-
-
Notifications
You must be signed in to change notification settings - Fork 3.8k
Browser Emulation using fulldom server
Problem: Certain sites have ugly source code and/or render the page using JavaScript, making it next to impossible to use the WebsiteAgent. (Described in issue #888)
Solution: use fulldom-server to run the JavaScript, allowing the DOM to build, then scrape the full DOM of the actual page that appears after JS is run.
Note that using fulldom-server is significantly easier and simpler than doing this with PhantomJS Cloud, but it does require shell access to a server. If you don't have that, you'll probably have to stick with PhantomJS Cloud.
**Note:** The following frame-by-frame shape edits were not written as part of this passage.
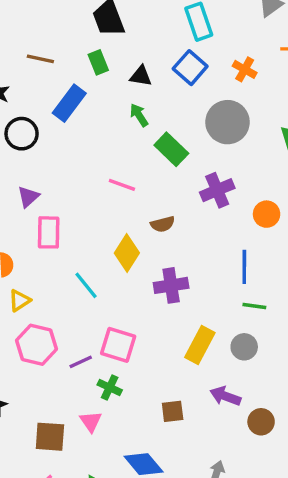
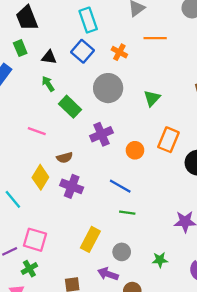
blue line: (244, 267) -> (120, 186), turned -60
purple cross: (171, 285) -> (72, 186), moved, turned 30
gray circle: (244, 347) -> (122, 252), moved
green cross: (110, 387) -> (29, 269), turned 35

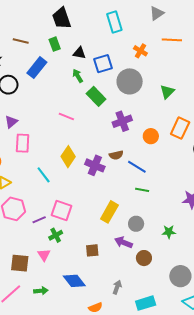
blue square: (83, 51) -> (103, 64), moved, turned 30
brown semicircle: (65, 158) -> (116, 155), moved

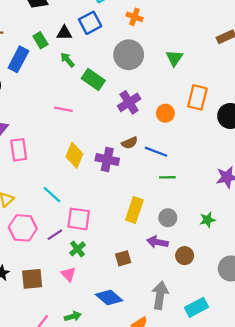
green rectangle: (55, 44) -> (40, 40), moved
blue square: (103, 64) -> (90, 23), moved
cyan line: (44, 175) -> (52, 195), moved
brown square: (20, 263) -> (32, 279), moved
gray arrow: (117, 287) -> (160, 295), size x1.6

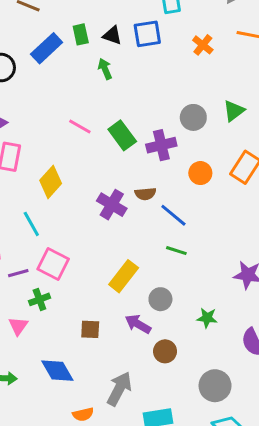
gray circle: (129, 55) -> (193, 117), moved, size x0.7
green rectangle: (93, 79) -> (122, 135), moved
yellow diamond: (74, 155) -> (51, 182), moved

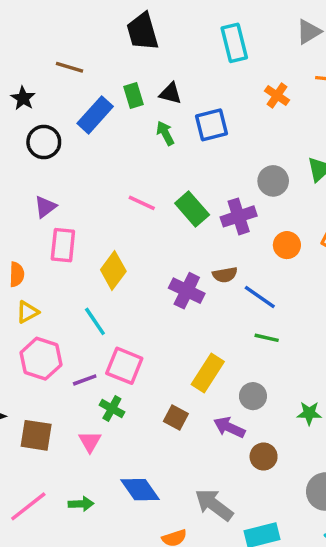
blue square: (147, 34) -> (211, 125), moved
green cross: (39, 299) -> (112, 409), turned -36
brown square: (90, 329) -> (176, 418), moved, turned 30
gray arrow: (119, 389) -> (214, 505), turned -76

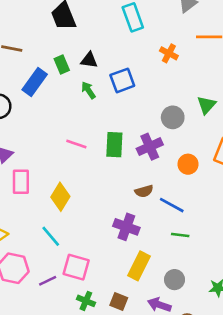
green rectangle: (192, 209) -> (114, 145), turned 50
purple cross: (187, 291) -> (126, 227), moved
green cross: (112, 409) -> (86, 301), moved

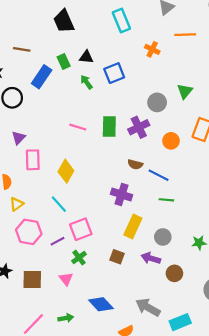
brown semicircle: (144, 191) -> (135, 164), turned 32
pink square: (76, 267) -> (81, 229), turned -35
green cross: (86, 301) -> (79, 258), moved, turned 32

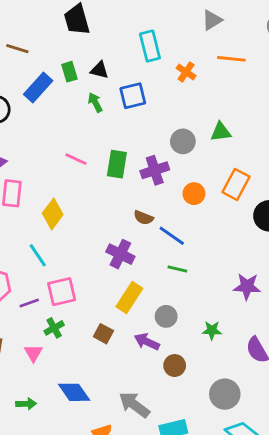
cyan rectangle: (121, 20) -> (150, 46), moved
green triangle: (185, 91) -> (221, 132), turned 35

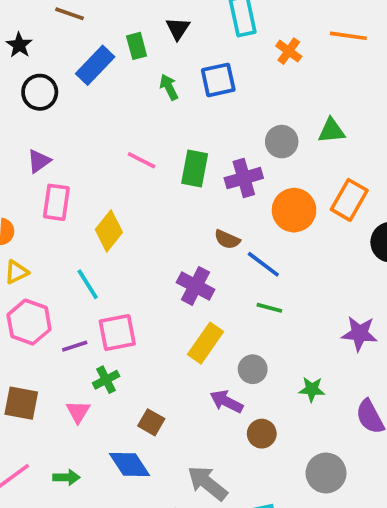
black triangle: (99, 70) -> (178, 29), moved, turned 48
orange circle: (194, 194) -> (294, 210), size x1.5
brown square: (103, 334) -> (151, 422), moved

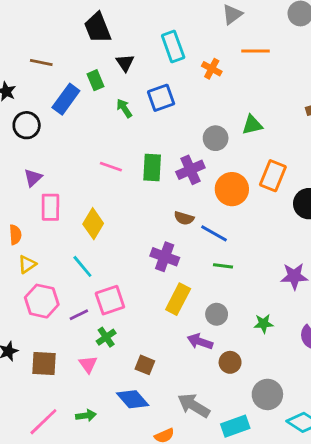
gray circle: (326, 473) -> (267, 394), moved

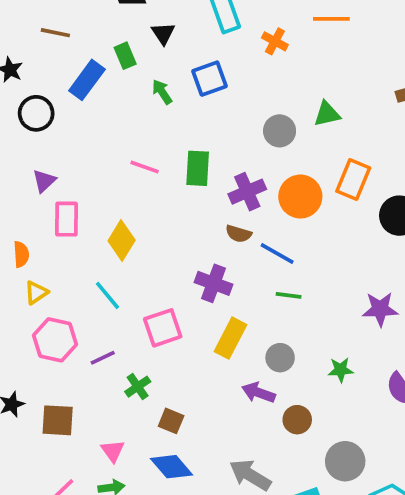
purple cross: (190, 170) -> (247, 192), moved
pink square: (110, 300) -> (163, 328), moved
pink triangle: (88, 364) -> (113, 451), moved
brown square: (145, 365) -> (171, 421), moved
You need to have Node.js and npm installed. On a Debian-based system you can do this with, for example:
$ sudo apt install nodejs nodejs-legacy
$ curl -L curl https://npmjs.com/install.sh > npm-install.sh # npm is packaged but you're better off installing from upstream
$ less npm-install.sh # It's always a good idea to make sure install scripts aren't doing anything nasty
$ sudo bash npm-install.sh
Now that you have Node, you can install fulldom-server:
$ sudo npm install -g fulldom-server
npm will spew a bunch of output and presto - you're done!
You can start fulldom-server with no arguments, and it'll start up with some sensible defaults:
$ fulldom-server
Copyright (C) 2016 Alex Jordan <[email protected]>.
License AGPLv3+: GNU Affero GPL version 3 or later <http://gnu.org/licenses/agpl-3.0.html>.
This is free software: you are free to change and redistribute it. There is NO WARRANTY, to the extent permitted by law.
Server listening at http://0.0.0.0:8000/
Note the part where it says it's listening on port 8000 on all interfaces (that's what 0.0.0.0
means).
If you want, you can have it listen only on localhost, on a different port, etc. How to do so is thoroughly documented in the README and in fulldom-server(1)
, which you can access by executing man fulldom-server
.
IMPORTANT: be sure to properly restrict access to fulldom-server. At the moment, its design leaves it somewhat vulnerable to denial-of-service attacks, so please bear that in mind. See the README for details.
You probably want to have fulldom-server running all the time, so you don't have to keep your terminal open running it in order for your agents to work. How to do so will vary by init system. On a systemd system, for example, you might put the following at /etc/systemd/system/fulldom.service
:
[Unit]
Description=proxy-like server that will show you the DOM of a page after JS runs
After=network.target
[Service]
Type=simple
ExecStart=/usr/bin/fulldom-server
Environment=NODE_ENV=production
User=nobody
[Install]
WantedBy=multi-user.target
Then have it start immediately as well as during boot with:
$ sudo systemctl start fulldom
$ sudo systemctl enable fulldom
Last, you need to configure WebsiteAgent to use fulldom-server. Doing so is easy: all you do is percent-encode your URLs - here's a decent tool for this - then in your WebsiteAgent, put the URL to your fulldom-server instance (e.g. http://localhost:8000
if you're running fulldom-server with the defaults and on the same box as Huginn), then /
, then your percent-encoded URL.
However, this isn't quite enough. fulldom-server needs a hint to help it guess when the page is finished loading. So just append ?selector=
and whatever selector you're scraping to the end of the URL, and you're done! and you should be done, but this doesn't actually work due to this issue. Soon though!